Generating validation split:   0%|          | 0/5592 [00:00<?, ? examples/s]

Generating test split:   0%|          | 0/5593 [00:00<?, ? examples/s]

In [28]:
tokenizer = AutoTokenizer.from_pretrained("HooshvareLab/bert-base-parsbert-uncased")

In [29]:
normalizer = Normalizer()

def process_data_to_model_inputs(batch):
    # tokenize the inputs and labels
    for i in range(len(batch['article'])):
      batch['article'][i]=normalizer.normalize(batch['article'][i])
      batch['summary'][i]=normalizer.normalize(batch['summary'][i])

    inputs = tokenizer(
        batch["article"],
        padding="max_length",
        truncation=True,
        max_length=encoder_max_length,
    )
    outputs = tokenizer(
        batch["summary"],
        padding="max_length",
        truncation=True,
        max_length=decoder_max_length,
    )

    batch["input_ids"] = inputs.input_ids
    batch["attention_mask"] = inputs.attention_mask
    batch["labels"] = outputs.input_ids.copy()

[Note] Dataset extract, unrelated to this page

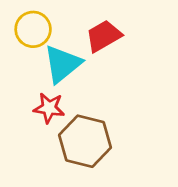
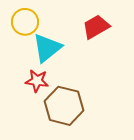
red trapezoid: (104, 36) -> (96, 27), moved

    # because BERT automatically shifts the labels, the labels correspond exactly to `decoder_input_ids`.
    # We have to make sure that the PAD token is ignored
    batch["labels"] = [
        [0 if token == tokenizer.pad_token_id else token for token in labels]
        for labels in batch["labels"]
    ]

    return batch

In [30]:
metric = Rouge()
def compute_metrics(pred):
    labels = pred.label_ids
    preds = pred.predictions

    labels = np.where(labels != 0, labels, tokenizer.pad_token_id)
    decoded_preds = tokenizer.batch_decode(preds, skip_special_tokens=True)
    decoded_labels = tokenizer.batch_decode(labels, skip_special_tokens=True)
    # Compute ROUGE scores
    result = metric.get_scores(decoded_preds, decoded_labels,avg=True)
    print(result)
    with open("result_bert2bert.txt","a") as handler:
        handler.write(f'rouge-1 - recall: {result["rouge-1"]["r"]} - precision: {result["rouge-1"]["p"]} - fscore: {result["rouge-1"]["f"]}\n')
        handler.write(f'rouge-2 - recall: {result["rouge-2"]["r"]} - precision: {result["rouge-2"]["p"]} - fscore: {result["rouge-2"]["f"]}\n')
        handler.write(f'rouge-l - recall: {result["rouge-l"]["r"]} - precision: {result["rouge-l"]["p"]} - fscore: {result["rouge-l"]["f"]}\n\n')
    # Extract F-measure for each ROUGE score
    rouge_result = {
        "rouge1": result["rouge-1"]["f"],
        "rouge2": result["rouge-2"]["f"],
        "rougeL": result["rouge-l"]["f"],
    }

    return rouge_result

In [31]:
sample_size = 10000
encoder_max_length = 512
decoder_max_length = 128
#train_data = train_data.select(range(1000))
# batch_size = 16
batch_size = 4

In [32]:
train_data = train_data.map(
        process_data_to_model_inputs,
        batched=True,
        batch_size=batch_size,
        remove_columns=['id', 'title', 'article', 'summary', 'category', 'categories', 'network', 'link'],
    )

Map:   0%|          | 0/82022 [00:00<?, ? examples/s]

In [33]:
train_data.set_format(
        type="torch",
        columns=["input_ids", "attention_mask", "labels"],
    )

In [34]:
val_data = datasets.load_dataset(
        "pn_summary", split="validation"
    )

In [35]:
val_data = val_data.map(
        process_data_to_model_inputs,
        batched=True,
        batch_size=batch_size,
        remove_columns=['id', 'title', 'article', 'summary', 'category', 'categories', 'network', 'link'],
    )

Map:   0%|          | 0/5592 [00:00<?, ? examples/s]

In [36]:
val_data.set_format(
        type="torch",
        columns=["input_ids", "attention_mask", "labels"],
    )

In [37]:
bert2bert = EncoderDecoderModel.from_encoder_decoder_pretrained(
        "HooshvareLab/bert-base-parsbert-uncased", "HooshvareLab/bert-base-parsbert-uncased"
    )
bert2bert.save_pretrained("bert2bert")
bert2bert = EncoderDecoderModel.from_pretrained("bert2bert")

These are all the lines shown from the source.